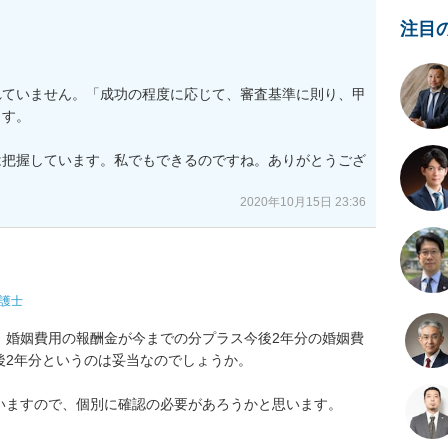
注目


れていません。「成功の程度に応じて、審査基準に則り、甲
す。

は把握しています。私でもできるのですね。ありがとうござ
2020年10月15日 23:36
護士
、婚姻費用の報酬金が今までの分プラス今後2年分の婚姻費
2年分というのは妥当なのでしょうか。

いますので、個別に確認の必要があろうかと思います。


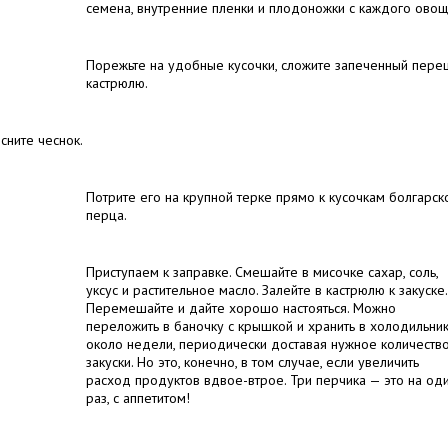
семена, внутренние пленки и плодоножки с каждого овощ
Порежьте на удобные кусочки, сложите запеченный пере
кастрюлю.
сните чеснок.
Потрите его на крупной терке прямо к кусочкам болгарск
перца.
Приступаем к заправке. Смешайте в мисочке сахар, соль,
уксус и растительное масло. Залейте в кастрюлю к закуске.
Перемешайте и дайте хорошо настояться. Можно
переложить в баночку с крышкой и хранить в холодильни
около недели, периодически доставая нужное количеств
закуски. Но это, конечно, в том случае, если увеличить
расход продуктов вдвое-втрое. Три перчика — это на од
раз, с аппетитом!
==*==
## WORK TO BE COMPLETED
Every line of the material must be returned exactly; leave the images out.

## TASK SOLUTION
注目


れていません。「成功の程度に応じて、審査基準に則り、甲
す。

は把握しています。私でもできるのですね。ありがとうござ
2020年10月15日 23:36
護士
、婚姻費用の報酬金が今までの分プラス今後2年分の婚姻費
2年分というのは妥当なのでしょうか。

いますので、個別に確認の必要があろうかと思います。


семена, внутренние пленки и плодоножки с каждого овощ
Порежьте на удобные кусочки, сложите запеченный пере
кастрюлю.
сните чеснок.
Потрите его на крупной терке прямо к кусочкам болгарск
перца.
Приступаем к заправке. Смешайте в мисочке сахар, соль,
уксус и растительное масло. Залейте в кастрюлю к закуске.
Перемешайте и дайте хорошо настояться. Можно
переложить в баночку с крышкой и хранить в холодильни
около недели, периодически доставая нужное количеств
закуски. Но это, конечно, в том случае, если увеличить
расход продуктов вдвое-втрое. Три перчика — это на од
раз, с аппетитом!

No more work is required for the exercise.